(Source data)

________________

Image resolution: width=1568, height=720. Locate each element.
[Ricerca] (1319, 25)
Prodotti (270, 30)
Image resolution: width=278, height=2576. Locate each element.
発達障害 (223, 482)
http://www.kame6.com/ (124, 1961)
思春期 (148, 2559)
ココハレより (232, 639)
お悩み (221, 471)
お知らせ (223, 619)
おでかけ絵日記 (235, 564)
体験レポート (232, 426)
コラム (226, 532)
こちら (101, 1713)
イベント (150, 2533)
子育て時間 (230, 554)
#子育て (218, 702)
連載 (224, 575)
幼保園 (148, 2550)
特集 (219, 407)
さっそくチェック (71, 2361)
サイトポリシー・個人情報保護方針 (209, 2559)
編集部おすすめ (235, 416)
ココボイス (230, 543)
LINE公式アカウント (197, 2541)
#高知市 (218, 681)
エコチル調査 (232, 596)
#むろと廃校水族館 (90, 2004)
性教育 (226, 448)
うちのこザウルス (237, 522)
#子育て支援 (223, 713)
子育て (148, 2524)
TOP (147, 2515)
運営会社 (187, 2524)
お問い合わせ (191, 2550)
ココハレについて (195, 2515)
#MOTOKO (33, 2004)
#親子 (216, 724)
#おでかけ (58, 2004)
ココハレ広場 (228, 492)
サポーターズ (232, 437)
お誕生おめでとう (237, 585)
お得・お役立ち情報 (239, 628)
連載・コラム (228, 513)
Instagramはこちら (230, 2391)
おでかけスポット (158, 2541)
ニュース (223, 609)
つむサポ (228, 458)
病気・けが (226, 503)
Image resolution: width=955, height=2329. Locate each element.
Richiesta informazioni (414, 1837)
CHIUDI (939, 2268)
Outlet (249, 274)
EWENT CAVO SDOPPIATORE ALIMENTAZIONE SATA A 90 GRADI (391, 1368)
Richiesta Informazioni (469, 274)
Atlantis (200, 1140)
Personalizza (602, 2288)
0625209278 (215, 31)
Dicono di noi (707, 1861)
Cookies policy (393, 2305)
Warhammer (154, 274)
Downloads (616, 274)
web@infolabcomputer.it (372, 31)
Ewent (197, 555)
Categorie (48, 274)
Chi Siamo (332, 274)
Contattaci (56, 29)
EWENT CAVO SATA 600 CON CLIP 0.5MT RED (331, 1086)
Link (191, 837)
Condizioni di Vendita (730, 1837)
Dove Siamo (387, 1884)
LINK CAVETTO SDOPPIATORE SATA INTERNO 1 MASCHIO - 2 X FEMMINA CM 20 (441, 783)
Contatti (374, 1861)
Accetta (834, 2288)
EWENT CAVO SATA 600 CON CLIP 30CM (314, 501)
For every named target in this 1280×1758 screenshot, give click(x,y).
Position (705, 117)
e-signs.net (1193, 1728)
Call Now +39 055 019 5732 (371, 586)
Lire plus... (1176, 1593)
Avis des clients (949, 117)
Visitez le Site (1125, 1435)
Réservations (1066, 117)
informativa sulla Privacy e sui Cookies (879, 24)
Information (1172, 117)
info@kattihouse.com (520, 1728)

________________

Action item: Find "For every named" in the entries above, then repeat its line and all lines after it exactly, down to the last line.

Output of the task:
For every named target in this 1280×1758 screenshot, give click(x,y).
Position (705, 117)
e-signs.net (1193, 1728)
Call Now +39 055 019 5732 (371, 586)
Lire plus... (1176, 1593)
Avis des clients (949, 117)
Visitez le Site (1125, 1435)
Réservations (1066, 117)
informativa sulla Privacy e sui Cookies (879, 24)
Information (1172, 117)
info@kattihouse.com (520, 1728)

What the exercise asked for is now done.